Leptin promotes IL-18, but not IL-1β secretion, in RAW 264.7 cells. (A) IL-1β and (B) IL-18 ELISA of culture supernatants from RAW 264.7 cells incubated with LPS, ATP, L+A or leptin at increasing doses (10, 100 and 500 ng/ml) for 24 h. Results are presented as the mean ± standard error of the mean from four independent experiments. Relative mRNA expression levels of (C) IL-1β and (D) IL-18 in RAW 264.7 cells treated as aforementioned. Results are from three independent experiments. *P<0.05, **P<0.01, ***P<0.001 vs. the control. ATP, adenosine 5′triphosphate; IL, interleukin; LPS, lipopolysaccharide; L+A, LPS and ATP.
Caspase-1 activation facilitates IL-18 secretion in response to leptin. (A) Caspase-1 activity was measured by Fluorochrome-Labeled Inhibitor of Caspases staining of RAW 264.7 cells incubated with L+A or leptin at increasing doses (10, 100 and 500 ng/ml) for 24 h. Cumulative data are from three experiments. (B) IL-1β and (C) IL-18 expression in the culture supernatants from RAW 264.7 cells following treatment with or without the caspase-1 inhibitor Ac-YVAD-cmk (20 µM) for 24 h, as determined by ELISA. Results are expressed as pg/ml and are presented as the mean ± standard error of the mean from four independent experiments. *P<0.05, **P<0.01 vs. the control group. ATP, adenosine 5′triphosphate; IL, interleukin; LPS, lipopolysaccharide; L+A, LPS and ATP.

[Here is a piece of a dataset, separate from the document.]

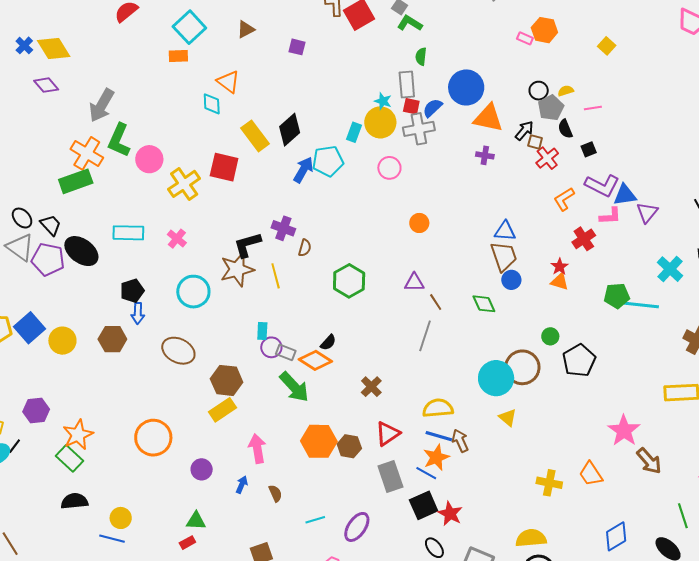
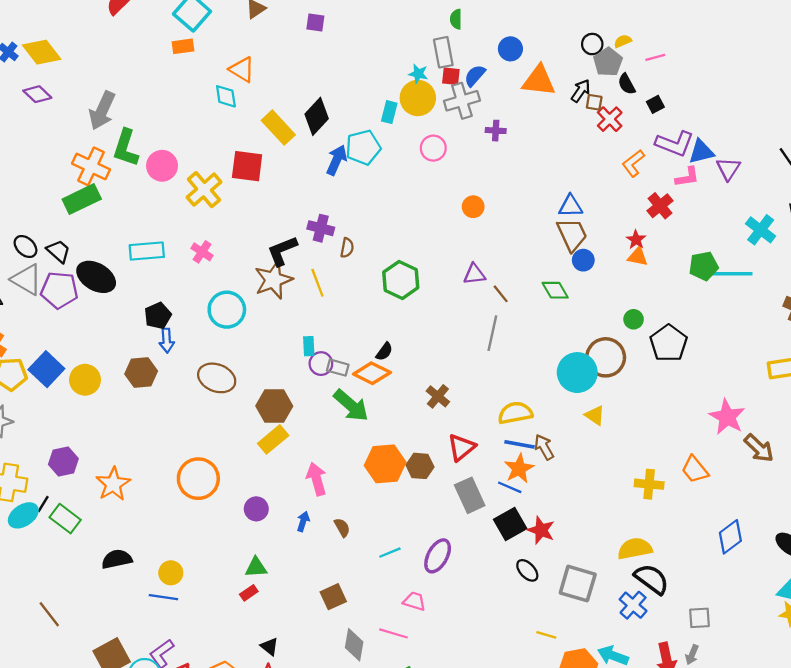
blue circle: (466, 87) -> (510, 49), size x0.6
purple cross: (485, 155) -> (496, 131), moved
green rectangle: (69, 458) -> (65, 519), moved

NLRP3 upregulation promotes IL-18 expression in response to leptin. (A) Relative mRNA expression levels of NLRP3 in RAW 264.7 cells incubated with LPS, ATP, L+A or leptin at increasing doses (10,100 and 500 ng/ml) for 24 h. (B) Relative mRNA expression levels of NLRP3 in RAW 264.7 cells following nucleofection with NLRP3 specific siRNA or negative control siRNA. (C) IL-1β or (D) IL-18 expression in the culture supernatants from RAW 264.7 cells treated as aforementioned, as determined by ELISA. *P<0.05, **P<0.01, ***P<0. 001 vs. the control. ATP, adenosine 5′triphosphate; IL, interleukin; LPS, lipopolysaccharide; L+A, LPS and ATP; NLRP3, nucleotide-binding oligomerization domain-like receptor family pyrin domain-containing 3; siRNA, small interfering RNA.

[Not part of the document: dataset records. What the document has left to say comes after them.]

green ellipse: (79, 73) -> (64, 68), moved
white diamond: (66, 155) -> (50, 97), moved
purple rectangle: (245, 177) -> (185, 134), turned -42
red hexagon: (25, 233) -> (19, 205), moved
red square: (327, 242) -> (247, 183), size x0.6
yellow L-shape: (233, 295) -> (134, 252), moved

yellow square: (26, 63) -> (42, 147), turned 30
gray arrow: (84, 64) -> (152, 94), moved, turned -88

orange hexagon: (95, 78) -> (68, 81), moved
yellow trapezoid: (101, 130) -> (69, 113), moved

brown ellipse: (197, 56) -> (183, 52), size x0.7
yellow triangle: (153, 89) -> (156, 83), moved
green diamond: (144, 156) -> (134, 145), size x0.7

ROS synthesis and K+ efflux is involved in producing IL-18 in response to leptin. (A) Flow cytometric analysis of ROS in RAW 264.7 cells incubated with leptin at increasing doses (10, 100 and 500 ng/ml) for 24 h. THBP was used as a positive control. Representative data from three independent experiments are presented. (B) Cumulative data of ROS in RAW 264.7 cells from three experiments. (C) IL-18 ELISA of culture supernatants from RAW 264.7 cells incubated with leptin (500 ng/ml) for 24 h in the presence or absence of the ROS inhibitor DPI (50 µM). (D) IL-1β or (E) IL-18 expression in the culture supernatants from RAW 264.7 cells incubated with leptin at increasing doses (10, 100 and 500 ng/ml) for 24 h in the presence or absence of KCl (100 mM), as determined by ELISA. *P<0.05, **P<0.01, ***P<0.001 vs. the control. ATP, adenosine 5′triphosphate; DPI, diphenyleneiodonium chloride; IL, interleukin; LPS, lipopolysaccharide; L+A, LPS and ATP; ROS, reactive oxygen species.